(The records)

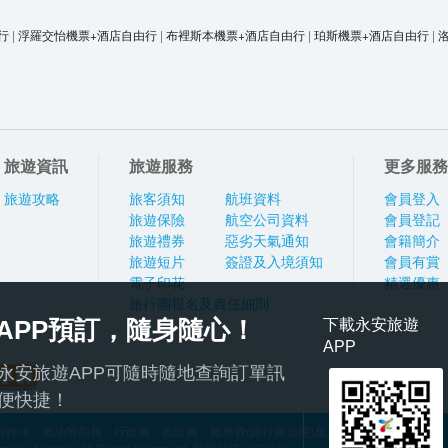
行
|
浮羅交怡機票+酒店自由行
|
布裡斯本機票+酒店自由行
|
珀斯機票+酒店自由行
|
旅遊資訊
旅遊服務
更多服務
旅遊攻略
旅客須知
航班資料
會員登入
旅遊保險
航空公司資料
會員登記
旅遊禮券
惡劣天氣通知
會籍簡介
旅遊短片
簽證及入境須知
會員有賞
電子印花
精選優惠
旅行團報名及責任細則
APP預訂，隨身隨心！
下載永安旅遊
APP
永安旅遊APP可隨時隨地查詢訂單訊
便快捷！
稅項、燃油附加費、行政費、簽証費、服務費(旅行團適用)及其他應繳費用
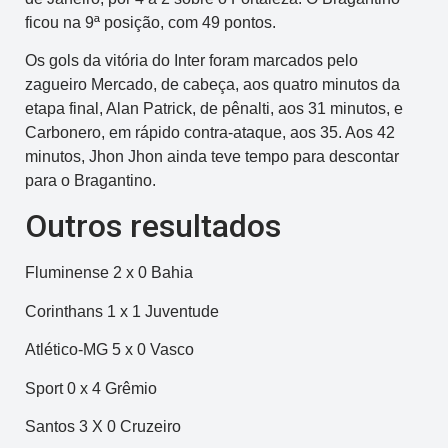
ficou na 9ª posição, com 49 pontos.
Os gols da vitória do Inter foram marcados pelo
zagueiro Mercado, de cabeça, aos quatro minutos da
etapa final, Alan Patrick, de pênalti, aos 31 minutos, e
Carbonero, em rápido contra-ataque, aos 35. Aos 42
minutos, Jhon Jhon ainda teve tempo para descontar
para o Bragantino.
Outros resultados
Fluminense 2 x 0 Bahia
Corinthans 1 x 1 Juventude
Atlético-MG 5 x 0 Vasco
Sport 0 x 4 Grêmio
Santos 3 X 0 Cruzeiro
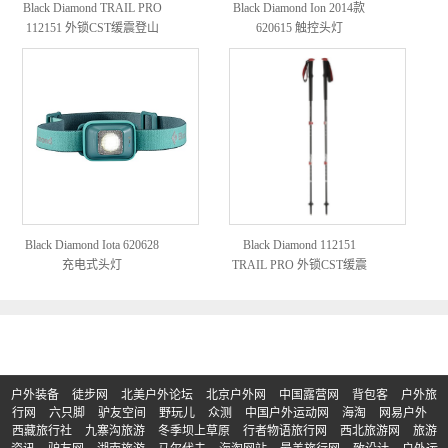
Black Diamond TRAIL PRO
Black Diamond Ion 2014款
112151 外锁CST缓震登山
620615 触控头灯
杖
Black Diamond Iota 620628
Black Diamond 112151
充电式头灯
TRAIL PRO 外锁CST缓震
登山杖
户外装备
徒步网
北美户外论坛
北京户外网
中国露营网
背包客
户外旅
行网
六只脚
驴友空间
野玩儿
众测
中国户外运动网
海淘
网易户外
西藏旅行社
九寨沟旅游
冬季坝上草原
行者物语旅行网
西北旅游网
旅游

(End The records)

Only the lines from the one containing "稅項、燃油附加費、行政費、簽証費、服務費(旅行團適用)及其他應繳費用" through the final line of the records should be retyped, exactly, with every picture omitted.

## Solution to the exercise
稅項、燃油附加費、行政費、簽証費、服務費(旅行團適用)及其他應繳費用
ficou na 9ª posição, com 49 pontos.
Os gols da vitória do Inter foram marcados pelo
zagueiro Mercado, de cabeça, aos quatro minutos da
etapa final, Alan Patrick, de pênalti, aos 31 minutos, e
Carbonero, em rápido contra-ataque, aos 35. Aos 42
minutos, Jhon Jhon ainda teve tempo para descontar
para o Bragantino.
Outros resultados
Fluminense 2 x 0 Bahia
Corinthans 1 x 1 Juventude
Atlético-MG 5 x 0 Vasco
Sport 0 x 4 Grêmio
Santos 3 X 0 Cruzeiro
Black Diamond TRAIL PRO
Black Diamond Ion 2014款
112151 外锁CST缓震登山
620615 触控头灯
杖
Black Diamond Iota 620628
Black Diamond 112151
充电式头灯
TRAIL PRO 外锁CST缓震
登山杖
户外装备
徒步网
北美户外论坛
北京户外网
中国露营网
背包客
户外旅
行网
六只脚
驴友空间
野玩儿
众测
中国户外运动网
海淘
网易户外
西藏旅行社
九寨沟旅游
冬季坝上草原
行者物语旅行网
西北旅游网
旅游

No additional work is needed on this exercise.